A recent study published in the February 26, 2009, issue of The New England Journal of Medicine looked at four common diets and found that weight loss was pretty much the same: two years, average loss 9 pounds.
“’What matters most is your level of motivation and your willingness to change,’ said Kelly D. Brownell, psychologist and director of the Rudd Center for Food Policy and Obesity at Yale.” (New York Times, July 4, 2009, “For a Frugal Dieter, Weight Loss on a Sliding Scale.”)
If you are a bit short in the motivation department, here is a sliding dollar scale to help you buy a bit of pump priming in the habit-changing department:
– $0 Do it yourself: eat less, exercise more
– $ Buy a guide book: $20 or so gets you “The Best Life Diet” or “The Step Diet” or “The Volumetric Weight Control Plan” or “The South Beach Diet”
– $$ Try a formal group (Weight Watchers or Jenny Crag provide support, education, and peer pressure)
– $$$ Enroll in a hospital program
Make no mistake: If you want to lose weight AND keep it off, you MUST CHANGE YOUR LIFE-LONG EATING HABITS. If you don’t permanently change the way you eat, if you do not make a fundamental shift in your relationship with food, with how you approach eating, odds are you will regain any weight you have lost on a diet.
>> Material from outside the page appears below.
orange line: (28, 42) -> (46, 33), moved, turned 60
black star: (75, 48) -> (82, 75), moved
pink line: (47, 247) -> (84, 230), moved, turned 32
A diet can help you lose weight, it is a foundational change in your eating habits that keeps the weight off. And if you really, really want to keep the weight off (and live a long, healthy life) you will find a fun, interesting way to exercise 30 to 45 minutes, three to five times a week.
Three principles of change:
– Motivation matters most. “Where there is a will, there is a way.”
– The willingness to go outside yourself, to ask for help, to find the push you need to move forward. So go find support, find a source for the emotional will to team up with your mental will, an antidote for “the spirit is willing but the flesh is weak” syndrome. You are not alone!
– The realization that true change requires a life-long commitment.
These three principles apply pretty much across the board to anything new you wish to create in your life. When you are ready to create that change, remember the importance of finding a way to tap into a strong source of continuing motivation.
The quotation, “So easy when I want to, so hard when I don’t,” is true. The “smart key” is first to find a way to create and sustain a “want to.” Do that and you’ve made a huge step toward your goal.